It's been a wild few days for crude but one energy analyst sees one of the biggest buying opportunities for oil and oil-related companies.
After rallying some 25 percent from the middle of last week through Monday, the price of a barrel of oil (CLV15.NYM) dropped 8% on Tuesday. Manufacturing data from China added to worries about the country’s economic growth and demand for energy.
The supply side also shows the potential for lower crude pries in the near term, according to Ted Izatt, chief strategy officer at SDKA International. He sees expected additional oil from Iran, Iraq, and not much decline from American producers are harkening back to another time in crude’s history – 1998, when barrels traded below $11.
“I’m not saying they will go down that far,” Izatt said. “I’m just pointing out that the situation is such that they could go down.

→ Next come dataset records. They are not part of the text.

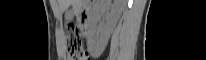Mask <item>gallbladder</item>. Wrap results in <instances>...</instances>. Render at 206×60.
I'll return each mask as SVG.
<instances>
[{"mask_svg": "<svg viewBox=\"0 0 206 60\" xmlns=\"http://www.w3.org/2000/svg\"><path fill=\"white\" fill-rule=\"evenodd\" d=\"M74 15H75L74 10L73 9H69L65 13V18H66V20L70 21V20L73 19Z\"/></svg>", "mask_w": 206, "mask_h": 60, "instance_id": "1", "label": "gallbladder"}]
</instances>
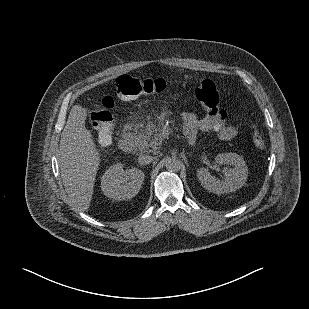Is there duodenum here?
<instances>
[{"label": "duodenum", "mask_w": 309, "mask_h": 309, "mask_svg": "<svg viewBox=\"0 0 309 309\" xmlns=\"http://www.w3.org/2000/svg\"><path fill=\"white\" fill-rule=\"evenodd\" d=\"M118 146L122 152L129 153L134 149V139L130 134H125L119 139Z\"/></svg>", "instance_id": "duodenum-1"}]
</instances>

I think that when you get down to the low $40s, $30s, that’s a much more reasonable situation.”
Comparing oil to the natural gas energy equivalent would price crude in the high $20 level, claims Izatt. “There is definitely a little more downside risk here near term,” he concluded.
Lower prices will have a stimulus effect on global growth, Izatt predicted.

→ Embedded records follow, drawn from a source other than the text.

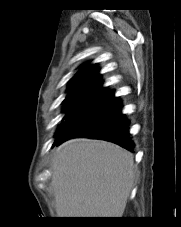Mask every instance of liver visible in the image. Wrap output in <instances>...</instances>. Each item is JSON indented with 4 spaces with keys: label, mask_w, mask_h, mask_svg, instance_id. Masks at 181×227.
Listing matches in <instances>:
<instances>
[{
    "label": "liver",
    "mask_w": 181,
    "mask_h": 227,
    "mask_svg": "<svg viewBox=\"0 0 181 227\" xmlns=\"http://www.w3.org/2000/svg\"><path fill=\"white\" fill-rule=\"evenodd\" d=\"M132 153L110 142L71 139L51 162L58 217H122L134 184Z\"/></svg>",
    "instance_id": "liver-1"
}]
</instances>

“There is over $6 billion a day of money going back into the [global] economy because of these lower oil prices,” he said. “That will take time for us to see but you are going to see better and better economic numbers due to that.”
But he also anticipates that lower prices will also lead producers like OPEC, Russia, and the United States will simultaneously pull back on supply. “You’re going to have a decline in production in the U.S. as capital spending is reduced," said Izatt.

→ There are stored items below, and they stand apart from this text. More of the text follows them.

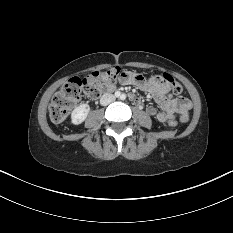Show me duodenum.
I'll use <instances>...</instances> for the list:
<instances>
[{
    "instance_id": "obj_1",
    "label": "duodenum",
    "mask_w": 233,
    "mask_h": 233,
    "mask_svg": "<svg viewBox=\"0 0 233 233\" xmlns=\"http://www.w3.org/2000/svg\"><path fill=\"white\" fill-rule=\"evenodd\" d=\"M130 99L133 100L134 102L138 103V99L136 98V96L134 94H130L129 95Z\"/></svg>"
}]
</instances>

The net result will be a rebound in in oil prices sometime in 2016. For Izatt, that makes oil and oil-related companies a buy.
“A reasonable price into next year might be in sort of the $50 to $60 range,” he said. “It’s hard to predict the exact timing of all these things. That why from an investor’s standpoint people need to be working their way into these investments now because it’s hard to know exactly when it will occur.”